No meu entendimento religião e política não podem ser misturadas dessa maneira politico-partidária. Padres e pastores evangélicos devem sim expressar considerações sobre temas importantes para o seu “rebanho”, desde que se eximam de partidarizar ou ideologizar suas manifestações, bem como não personalizar críticas. Foi o grande erro que cometeu o sacerdote católico. O altar não era o local adequado para o discurso nos termos em que foi pronunciado. Entendi a sua indignação com a situação que estamos vivendo no Brasil, mas o sermão ganhou um caráter político impróprio para as circunstâncias.
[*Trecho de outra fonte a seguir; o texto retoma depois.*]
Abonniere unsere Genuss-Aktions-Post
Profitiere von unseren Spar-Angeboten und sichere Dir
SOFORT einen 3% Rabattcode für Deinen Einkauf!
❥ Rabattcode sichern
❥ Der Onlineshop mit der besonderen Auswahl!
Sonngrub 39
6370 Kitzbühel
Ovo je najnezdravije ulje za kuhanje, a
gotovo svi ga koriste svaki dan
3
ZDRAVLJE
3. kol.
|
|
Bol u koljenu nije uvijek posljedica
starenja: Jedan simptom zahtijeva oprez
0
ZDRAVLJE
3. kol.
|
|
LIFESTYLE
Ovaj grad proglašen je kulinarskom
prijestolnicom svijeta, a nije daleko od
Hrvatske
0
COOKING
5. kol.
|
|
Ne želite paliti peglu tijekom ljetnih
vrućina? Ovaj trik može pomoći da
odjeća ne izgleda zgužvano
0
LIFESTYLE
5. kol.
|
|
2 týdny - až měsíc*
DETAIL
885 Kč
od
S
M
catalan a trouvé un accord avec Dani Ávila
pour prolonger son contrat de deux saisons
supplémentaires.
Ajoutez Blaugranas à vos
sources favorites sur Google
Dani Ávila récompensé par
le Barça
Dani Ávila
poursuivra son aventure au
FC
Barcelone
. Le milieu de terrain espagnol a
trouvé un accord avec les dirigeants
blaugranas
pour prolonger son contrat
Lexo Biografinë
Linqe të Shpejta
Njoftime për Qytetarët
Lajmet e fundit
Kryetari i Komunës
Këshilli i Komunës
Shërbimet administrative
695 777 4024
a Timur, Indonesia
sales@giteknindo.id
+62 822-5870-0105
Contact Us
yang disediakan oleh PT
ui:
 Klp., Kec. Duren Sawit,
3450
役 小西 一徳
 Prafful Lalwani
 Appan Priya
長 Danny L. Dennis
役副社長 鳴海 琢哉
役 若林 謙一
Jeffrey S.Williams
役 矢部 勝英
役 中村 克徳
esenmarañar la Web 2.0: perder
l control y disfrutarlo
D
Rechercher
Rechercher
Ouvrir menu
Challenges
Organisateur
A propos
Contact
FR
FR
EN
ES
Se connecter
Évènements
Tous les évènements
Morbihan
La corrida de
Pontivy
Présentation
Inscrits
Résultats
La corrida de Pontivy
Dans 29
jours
O papel político do líder religioso é procurar unir a comunidade propagando mensagens de amor, tolerância e fraternidade. O que não representa dizer que abra mão da sua obrigação de bem orientar os fiéis, buscando preservar o clima de convivência pacífica entre pessoas que pensam diferente. A igreja não é o fórum para o debate acirrado, movido por paixões partidárias ou ideológicas.
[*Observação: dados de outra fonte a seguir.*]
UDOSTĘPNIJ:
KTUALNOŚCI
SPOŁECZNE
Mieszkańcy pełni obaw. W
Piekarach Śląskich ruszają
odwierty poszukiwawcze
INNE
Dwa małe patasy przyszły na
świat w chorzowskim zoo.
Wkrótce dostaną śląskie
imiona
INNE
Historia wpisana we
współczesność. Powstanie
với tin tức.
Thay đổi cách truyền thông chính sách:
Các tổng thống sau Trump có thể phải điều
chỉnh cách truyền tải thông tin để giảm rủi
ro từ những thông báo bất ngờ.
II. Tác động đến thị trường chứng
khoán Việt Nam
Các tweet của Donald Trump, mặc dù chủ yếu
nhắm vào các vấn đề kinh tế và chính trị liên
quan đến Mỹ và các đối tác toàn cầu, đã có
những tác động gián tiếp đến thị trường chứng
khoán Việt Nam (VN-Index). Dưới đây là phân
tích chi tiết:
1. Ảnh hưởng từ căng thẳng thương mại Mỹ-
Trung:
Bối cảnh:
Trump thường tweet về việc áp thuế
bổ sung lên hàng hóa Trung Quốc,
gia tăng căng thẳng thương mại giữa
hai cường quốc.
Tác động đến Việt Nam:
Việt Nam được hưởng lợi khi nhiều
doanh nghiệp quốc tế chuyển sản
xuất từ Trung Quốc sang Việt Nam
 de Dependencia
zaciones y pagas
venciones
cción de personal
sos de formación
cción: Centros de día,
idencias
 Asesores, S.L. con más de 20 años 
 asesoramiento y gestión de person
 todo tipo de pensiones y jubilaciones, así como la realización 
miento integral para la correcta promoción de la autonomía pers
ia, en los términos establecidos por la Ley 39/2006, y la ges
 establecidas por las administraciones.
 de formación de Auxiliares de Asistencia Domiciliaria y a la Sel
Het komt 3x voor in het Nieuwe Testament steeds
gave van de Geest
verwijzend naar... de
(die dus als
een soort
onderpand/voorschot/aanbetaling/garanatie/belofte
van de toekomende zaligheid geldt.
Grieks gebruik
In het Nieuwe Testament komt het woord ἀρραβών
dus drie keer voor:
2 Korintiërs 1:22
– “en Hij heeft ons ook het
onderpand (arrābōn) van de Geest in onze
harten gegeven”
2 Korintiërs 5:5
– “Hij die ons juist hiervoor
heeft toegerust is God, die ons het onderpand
Por outro lado, é inadmissível o aproveitamento da boa fé dos fiéis numa flagrante descaracterização das práticas e das crenças religiosas, com o objetivo de conquistar vantagens eleitorais. Nas eleições de 2018 isso ficou muito evidente. Boa parte dos pastores evangélicos e alguns padres católicos abusaram do poder religioso para influenciarem de maneira negativa e ilegal a vontade dos que frequentam suas igrejas. Templos foram utilizados como comitês político-partidários. Houve explícita manipulação psicológica dos eleitores sob suas lideranças.
A retórica adotada foi no sentido de que estariam defendendo o conservadorismo, a ética e os bons costumes. A biografia e os pronunciamentos do candidato escolhido não se harmonizavam com esse discurso aparentemente moralista. A radicalização ideológica que vivenciamos na campanha, e que se mantém ainda hoje, só contribui para desconsiderar os verdadeiros valores da fé cristã. Estranhamente se colocam contra pautas humanistas com o argumento de que isso é coisa da “esquerda”.
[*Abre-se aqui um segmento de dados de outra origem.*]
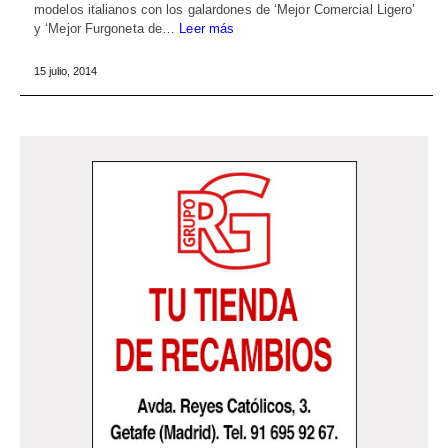
modelos italianos con los galardones de ‘Mejor Comercial Ligero’
y ‘Mejor Furgoneta de…
Leer más
15 julio, 2014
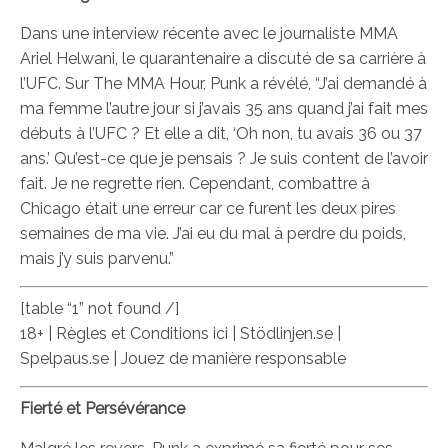
Dans une interview récente avec le journaliste MMA
Ariel Helwani, le quarantenaire a discuté de sa carrière à
l’UFC. Sur The MMA Hour, Punk a révélé, “J’ai demandé à
ma femme l’autre jour si j’avais 35 ans quand j’ai fait mes
débuts à l’UFC ? Et elle a dit, ‘Oh non, tu avais 36 ou 37
ans.’ Qu’est-ce que je pensais ? Je suis content de l’avoir
fait. Je ne regrette rien. Cependant, combattre à
Chicago était une erreur car ce furent les deux pires
semaines de ma vie. J’ai eu du mal à perdre du poids,
mais j’y suis parvenu.”
[table “1” not found /]
18+ | Règles et Conditions ici | Stödlinjen.se |
Spelpaus.se | Jouez de manière responsable
Fierté et Persévérance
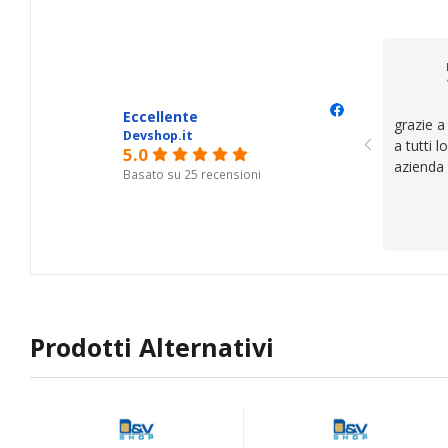
trovato,
il serviz
questi de
se avete
Eccellente
grazie a
Devshop.it
a tutti 
5.0
azienda
Basato su 25 recensioni
Prodotti Alternativi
Apesar dessa minha contrariedade com a postura política majoritária dos pastores evangélicos e de considerável número de padres católicos, busquei encontrar uma igreja onde pudesse prestar meu culto ao Deus que acredito e ouvir sermões que efetivamente fossem de interpretação da Palavra. A Igreja Presbiteriana de Tambaú tem sido para mim o “oásis” nesse deserto. Os presbíteros que ali ministram a pregação do evangelho, nunca fizeram do púlpito um palanque político. Conheço as preferências e posições político-ideológicas dos pastores Robinson Granjeiro e Thiago Bruno, e do reverendo Kylven Guedes, das quais temos algumas divergências. Porém, jamais os vi nos cultos dominicais expressarem suas convicções ou opções no campo da política.
O recinto sagrado das igrejas não deve ser profanamente utilizado como comitê eleitoral. Nem os líderes religiosos devam ser “cabos eleitorais” de qualquer que seja o candidato. Podem até militar politicamente, mas como cidadãos, nunca como sacerdotes.